I have just finished writing the manuscript for a book that tries to put this idea to the scientific test. The book is titled Big Dreams: The Science of Dreaming and the Origins of Religion, and it will be published by Oxford University Press later this year or early next. The basic thesis is that Tylor, Nietzsche, and others are right, dreaming is indeed an experiential source of religious beliefs and practices, and the best evidence from cognitive scientific research backs them up.
Rather than trying to give an all-encompassing theory of religion, I focus on a few specific areas of religious experience where dreams play an especially influential role: demonic seduction, prophetic vision, ritual healing, and contemplative practice. The title of the book draws on psychologist C.G. Jung’s notion of “big dreams” as rare but extremely vivid dreams that make a strong and lasting impression on waking awareness. I use resources from traditional psychology of religion (e.g., William James, Sigmund Freud) as well as from newer works in the cognitive science of religion (e.g., Emma Cohen, Harvey Whitehouse, James W. Jones) as guides in applying scientific dream research to the study of religion.

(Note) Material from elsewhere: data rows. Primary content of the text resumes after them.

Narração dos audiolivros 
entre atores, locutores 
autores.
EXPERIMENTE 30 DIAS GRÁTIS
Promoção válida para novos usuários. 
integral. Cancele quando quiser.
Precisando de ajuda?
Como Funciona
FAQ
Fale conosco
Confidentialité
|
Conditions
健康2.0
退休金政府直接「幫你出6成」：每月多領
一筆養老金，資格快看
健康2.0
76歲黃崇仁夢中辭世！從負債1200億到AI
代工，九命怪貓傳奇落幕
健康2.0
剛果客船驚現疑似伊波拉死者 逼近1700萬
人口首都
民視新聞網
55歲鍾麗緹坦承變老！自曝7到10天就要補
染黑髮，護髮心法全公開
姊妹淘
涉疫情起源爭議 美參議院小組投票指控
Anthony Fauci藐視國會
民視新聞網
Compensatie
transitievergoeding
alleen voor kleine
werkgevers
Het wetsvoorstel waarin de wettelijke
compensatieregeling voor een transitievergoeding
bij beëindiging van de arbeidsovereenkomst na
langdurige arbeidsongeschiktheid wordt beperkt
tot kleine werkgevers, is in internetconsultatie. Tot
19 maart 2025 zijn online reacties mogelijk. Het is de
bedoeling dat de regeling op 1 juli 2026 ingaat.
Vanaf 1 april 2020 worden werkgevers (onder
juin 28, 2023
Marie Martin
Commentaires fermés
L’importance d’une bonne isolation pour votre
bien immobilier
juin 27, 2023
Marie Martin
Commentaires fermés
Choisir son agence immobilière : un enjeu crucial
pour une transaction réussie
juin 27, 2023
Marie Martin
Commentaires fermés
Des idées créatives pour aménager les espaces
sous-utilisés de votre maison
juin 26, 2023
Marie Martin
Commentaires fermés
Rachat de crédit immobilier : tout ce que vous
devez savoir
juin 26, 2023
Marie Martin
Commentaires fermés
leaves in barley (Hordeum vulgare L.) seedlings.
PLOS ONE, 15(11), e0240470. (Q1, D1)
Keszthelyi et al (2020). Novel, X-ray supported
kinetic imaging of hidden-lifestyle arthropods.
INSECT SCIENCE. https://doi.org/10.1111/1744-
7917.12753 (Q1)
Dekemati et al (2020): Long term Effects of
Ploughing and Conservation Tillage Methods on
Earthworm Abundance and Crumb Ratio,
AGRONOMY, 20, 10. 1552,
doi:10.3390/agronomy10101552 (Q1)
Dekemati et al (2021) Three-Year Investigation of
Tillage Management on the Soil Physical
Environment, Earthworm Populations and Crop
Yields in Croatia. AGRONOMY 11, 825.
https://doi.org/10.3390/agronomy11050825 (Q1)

This is also the first book I’ve written using the Sleep and Dream Database (SDDb) as a primary resource. I’m just learning how to use the digital tools of the database myself (an upgraded version of the site will come online in the next few days), and the more SDDb analyses I did for this book, the more excited I became about possibilities for future projects in data-driven dream research that look at religious and cultural phenomena with fresh, empirically curious eyes.